Photo of someone working poolside at a resort


The Jones group focuses on understanding the genomic landscape of cancer using high-throughput sequencing data and machine learning methods. The group is based at Canada's Michael Smith Genome Sciences Centre in Vancouver, Canada and associated with the University of British Columbia. These efforts aim to help the Personalized Oncogenomics (POG) project at BC Cancer and precision cancer medicine in general.

Jake Lever, completed his PhD in the group and focussed on building and using biomedical natural language processing (BioNLP) tools to extract relevant cancer knowledge. He is now a lecturer at the University of Glasgow where he continues to focus on research in this area. These methods are aimed towards the vast PubMed and Pubmed Central Open Access corpora. Below are various projects that we hope will be valuable to the research community.
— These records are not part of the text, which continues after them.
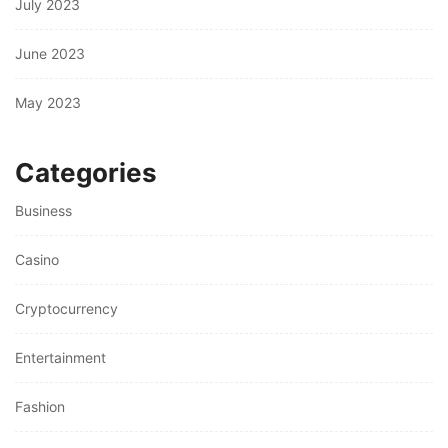
July 2023
June 2023
May 2023
Categories
Business
Casino
Cryptocurrency
Entertainment
Fashion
CIViCmine aids curation of the CIViC database for known cancer biomarkers for diagnosis, prognosis, predisposition and drug resistance. This knowledge is invaluable for personalized cancer projects to help select treatments for individual patients. To assist in curation and to provide a high quality knowledge base in this area, cancer biomarkers have been mined from abstracts and full text papers. The resulting data can be viewed with the associated web viewer. The paper is available at Genome Medicine.


CancerMine uses text mining to extract known drivers, oncogenes and tumor suppressors discussed in the literature. Understanding the role of different genes in different cancer types is essential for precision cancer efforts. The project data can be viewed with the associated web viewer and downloaded at Zenodo. This work has been published in Nature Methods and a preprint paper is available at bioRxiv.


Kindred is our relation extraction tool that uses a supervised learning approach. The code and associated paper are freely available. It is the successor to our BioNLP'16 Shared Task winning VERSE tool.


PubRunner is our framework to keep text mining results up-to-date. Built during a placement at the NCBI with Ben Busby, this framework manages the download of large corpora, execution of text mining tools and upload of results. A short paper of an early prototype can be found here and a full paper is forthcoming.